At half-past six precisely the waiter informed Roland that his friends were in the courtyard. Roland greeted them cordially and sprang into his saddle. The party followed the boulevards as far as the Place Louis XV. and then turned up the Champs Elysées. On the way the strange phenomenon that had so much astonished Sir John at the time of Roland’s duel with M. de Barjols recurred. Roland’s gayety might have been thought an affectation had it not been so evidently genuine. The two young men acting as seconds were of undoubted courage, but even they were bewildered by such utter indifference. They might have understood it had this affair been an ordinary duel, for coolness and dexterity insure their possessor a great advantage over his adversary; but in a combat like this to which they were going neither coolness nor dexterity would avail to save the combatants, if not from death at least from some terrible wound.

Furthermore, Roland urged on his horse like a man in haste, so that they reached the end of the Allée de la Muette five minutes before the appointed time.

A man was walking in the allée. Roland recognized Sir John. The seconds watched the young man’s face as he caught sight of his adversary. To their great astonishment it expressed only tender good-will.

A few more steps and the four principal actors in the scene that was about to take place met.

Sir John was perfectly calm, but his face wore a look of profound sadness. It was evident that this meeting grieved him as deeply as it seemed to rejoice Roland.

The party dismounted. One of the seconds took the box of pistols from the servants and ordered them to lead away the horses, and not to return until they heard pistol-shots. The principals then entered the part of the woods that seemed the thickest, and looked about them for a suitable spot. For the rest, as Roland had foreseen, the Bois was deserted; the approach of the dinner hour had called every one home.

They found a small open spot exactly suited to their needs. The seconds looked at Roland and Sir John. They both nodded their heads in approval.

“Is there to be any change?” one of the seconds asked Sir John.

“Ask M. de Montrevel,” replied Lord Tanlay; “I am entirely at his disposal.”

“Nothing,” said Roland.

The seconds took the pistols from the box and loaded them. Sir John stood apart, switching the heads of the tall grasses with his riding-whip.

Roland watched him hesitatingly for a moment, then taking his resolve, he walked resolutely toward him.
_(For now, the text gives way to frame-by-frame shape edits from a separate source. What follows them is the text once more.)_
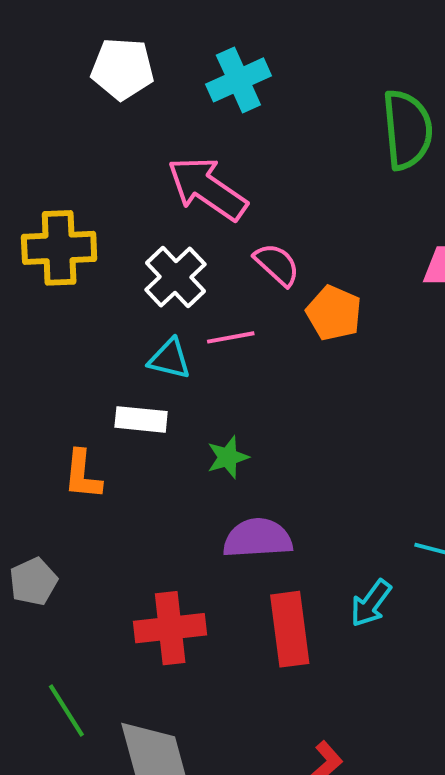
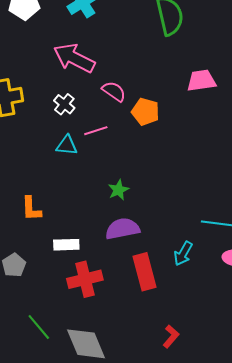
white cross: (175, 277) -> (64, 104), size x0.7
white rectangle: (141, 419) -> (66, 245), moved
green star: (228, 457) -> (118, 190), moved

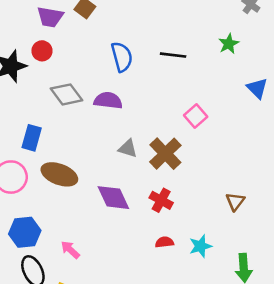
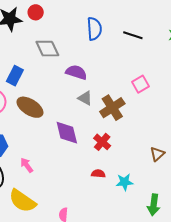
purple semicircle: (108, 100) -> (76, 72), moved

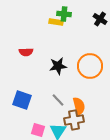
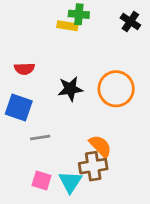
blue square: (22, 100) -> (19, 107), moved
gray line: (58, 100) -> (40, 137), moved, turned -56
orange semicircle: (79, 106) -> (100, 146), turned -30

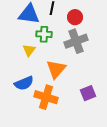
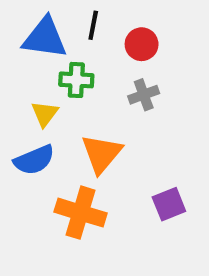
gray cross: (76, 41) -> (144, 95), size x0.6
blue semicircle: (24, 83) -> (34, 160), moved

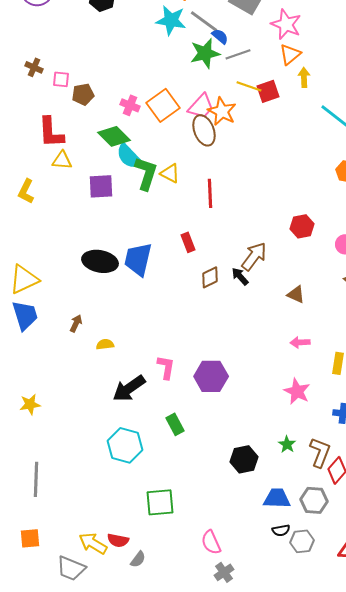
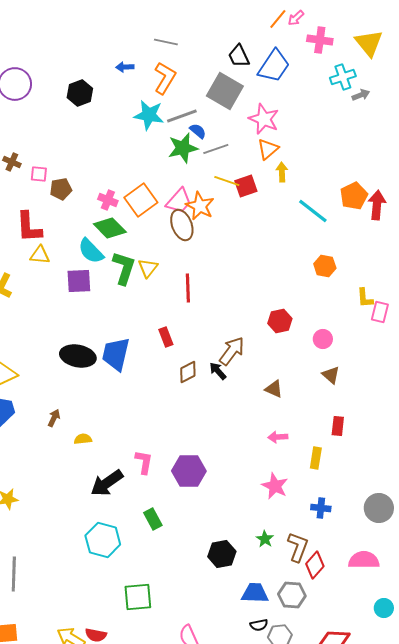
gray line: (204, 21) -> (182, 116), turned -56
green diamond: (114, 136) -> (110, 228), moved
cyan semicircle: (129, 156) -> (91, 251), moved
yellow triangle: (170, 173) -> (148, 268), turned 40

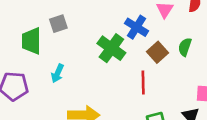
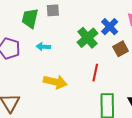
cyan arrow: (58, 73) -> (43, 47), turned 56
red line: (143, 82) -> (95, 73), moved

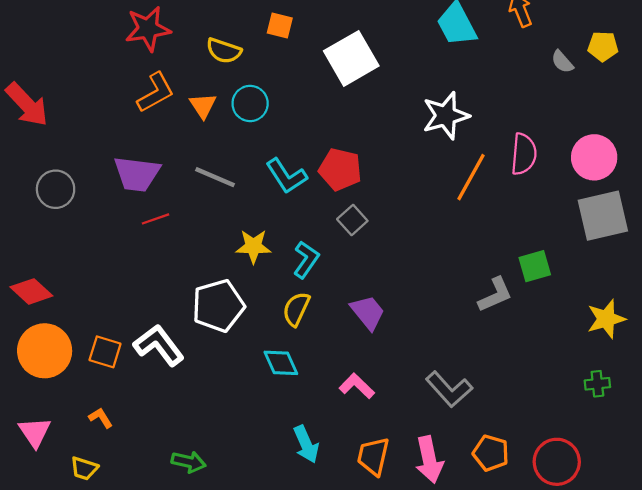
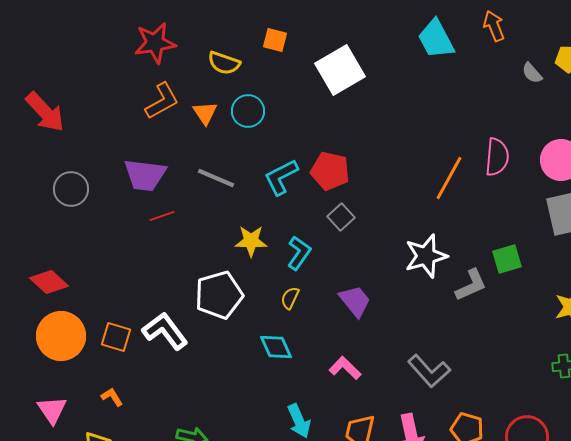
white star: (446, 116) -> (426, 256), moved
cyan L-shape: (286, 176) -> (281, 177), turned 96
yellow semicircle: (296, 309) -> (290, 298), size x0.7

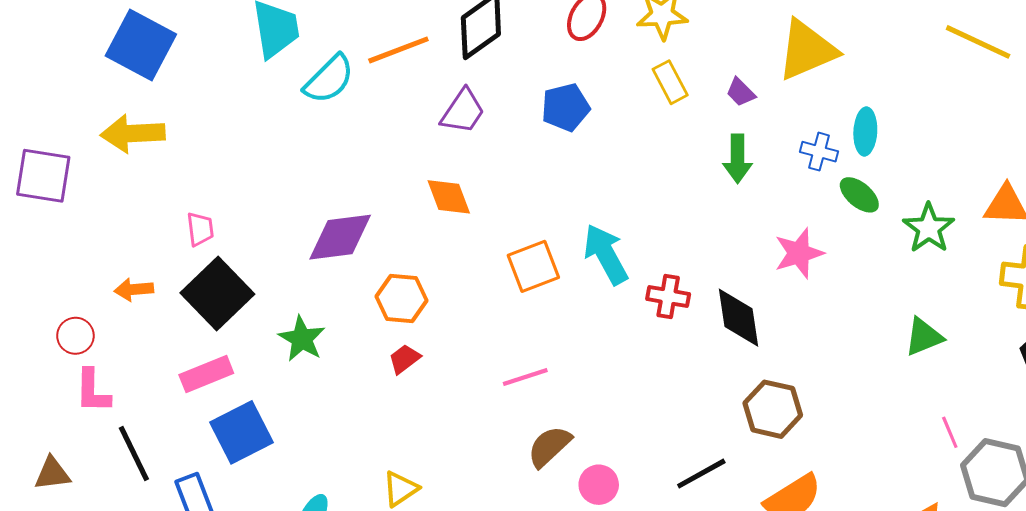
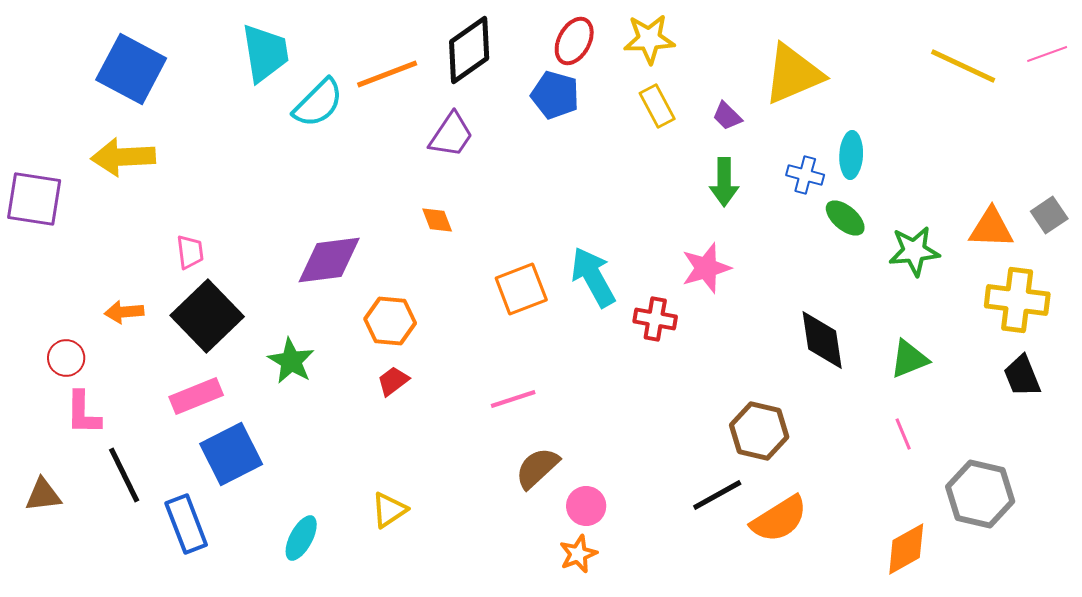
blue pentagon: (565, 107) -> (555, 95), moved, turned 30
orange diamond: (449, 197) -> (437, 220), size x0.7
green star: (929, 228) -> (914, 251), turned 30
pink star: (799, 253) -> (706, 268), moved
black diamond: (739, 318) -> (822, 340), moved
pink line: (950, 432) -> (903, 434), moved
black line: (701, 474) -> (717, 495), moved

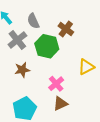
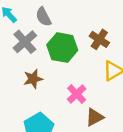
brown cross: (66, 29) -> (99, 39), moved
brown triangle: (60, 104) -> (95, 117), moved

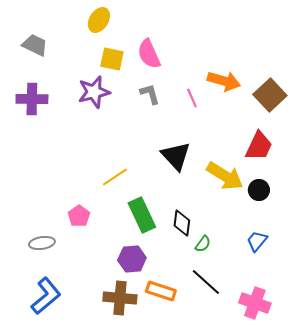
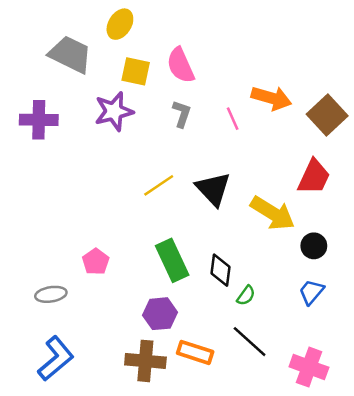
gray trapezoid: (35, 45) -> (70, 54), moved, size x1.4
gray L-shape: (150, 94) -> (182, 114), turned 35
yellow line: (115, 177) -> (159, 185), moved
black circle: (259, 190) -> (314, 246), moved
Sir John raised his head and looked at him with apparent hope.

“My lord,” said Roland, “I may have certain grievances against you, but I know you to be, none the less, a man of your word.”

“You are right,” replied Sir John.

“If you survive me will you keep the promise that you made me at Avignon?”

“There is no possibility that I shall survive you, but so long as I have any breath left in my body, you can count upon me.”

“I refer to the final disposition to be made of my body.”

“The same, I presume, as at Avignon?”

“The same, my lord.”

“Very well, you may set your mind at rest.”

Roland bowed to Sir John and returned to his friends.

“Have you any wishes in case the affair terminates fatally?” asked one of them.

“One only.”

“What is it?”

“That you permit Sir John to take entire charge of the funeral arrangements. For the rest, I have a note in my left hand for him. In case I have not time to speak after the affair is over, you are to open my hand and give him the note.”

“Is that all?”

“Yes.”

“The pistols are loaded, then.”

“Very well, inform Sir John.”

One of the seconds approached Sir John. The other measured off five paces. Roland saw that the distance was greater than he had supposed.

“Excuse me,” he said, “I said three paces.”

“Five,” replied the officer who was measuring the distance.

“Not at all, dear friend, you are wrong.”

He turned to Sir John and to the other second questioningly.

“Three paces will do very well,” replied Sir John, bowing.

There was nothing to be said if the two adversaries were agreed. The five paces were reduced to three. Then two sabres were laid on the ground to mark the limit. Sir John and Roland took their places, standing so that their toes touched the sabres. A pistol was then handed to each of them.

They bowed to say that they were ready. The two seconds stepped aside. They were to give the signal by clapping their hands three times. At the first clap the principals were to cock their pistols; at the second to take aim; at the third to fire.

The three claps were given at regular intervals amid the most profound silence; the wind itself seemed to pause and the rustle of the trees was hushed. The principals were calm, but the seconds were visibly distressed.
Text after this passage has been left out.